This is a concise history of Spain, which we understand to mean a modern country that shares the Iberian Peninsula with Portugal. All of those geographical terms have a complex history, however. The Greeks called the whole peninsula “Iberia,” and the Romans called it “Hispania.” Between the end of the Roman Empire and the eighteenth century, “Spain” was more a term of convenience than a political reality, and other terms have come and gone to describe the land and its peoples. When the Muslims held Spain, they called the part they controlled “al-Andalus,” an area that varied in geographical extent as the area under Islamic control waxed and ultimately waned. Medieval Jews called the country “Sefarad.” Christian Spain in the Middle Ages contained a number of kingdoms and smaller entities. Castile and Aragon were the most prominent of those kingdoms and, by the end of the Middle Ages, controlled a large portion of the peninsula. The marriage of their rulers Isabel of Castile and Fernando of Aragon marked the origin of the modern definition of Spain. Since the eighteenth century, the political geography of Spain has remained more or less constant: the Iberian Peninsula with the exception of Portugal, Andorra, and Gibraltar. In modern times, most writers employ the Greek word “Iberia” to refer to the peninsula and a descendant of the Roman word “Hispania” to refer to Spain. In other words, Spain and Iberia are not equivalent, although they were both equivalent and coterminous in Greek and Roman times, referring to the peninsula as a whole.

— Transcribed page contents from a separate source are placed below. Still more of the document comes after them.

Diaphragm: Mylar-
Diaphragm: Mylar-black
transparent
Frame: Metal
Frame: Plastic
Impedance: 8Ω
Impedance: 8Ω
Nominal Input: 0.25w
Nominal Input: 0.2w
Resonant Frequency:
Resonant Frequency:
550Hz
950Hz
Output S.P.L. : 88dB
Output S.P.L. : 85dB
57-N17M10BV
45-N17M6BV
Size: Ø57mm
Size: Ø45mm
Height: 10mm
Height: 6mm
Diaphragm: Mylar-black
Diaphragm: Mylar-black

That Portugal developed as an independent kingdom was also a product of history and happenstance. In the later Middle Ages, the western part of the peninsula was developed mainly by conquerors and settlers from Galicia in the northwest, whose overlord was the king of León. In the twelfth century, Afonso Henriques, count of Portugal, worked to secure papal recognition of Portugal's independence and of his status as its king. Nonetheless, Portugal could have been joined with Spain on several occasions. A Castilian invasion failed in the fourteenth century. Isabel and Fernando in the late fifteenth and early sixteenth centuries secured marriage alliances with the Portuguese ruling house that could have led to a unified peninsula, but the deaths among the marriage partners ended that effort. Felipe II of Spain secured the Portuguese throne in 1580, and Spain and Portugal had the same Habsburg rulers until 1640. In that year, a revolt began that eventually restored Portuguese independence and enshrined resistance to Spain as a part of Portugal's national identity. In short, Spain has rarely been identical to Iberia and, for most of its long history, Spain itself was a theoretical concept or a term of convenience overlaid on a patchwork of kingdoms and regions with shifting boundaries. In the present day, leaders of regional political movements contest the notion of Spain as an indivisible entity, instead looking back to ancient and medieval antecedents for their modern self-definition.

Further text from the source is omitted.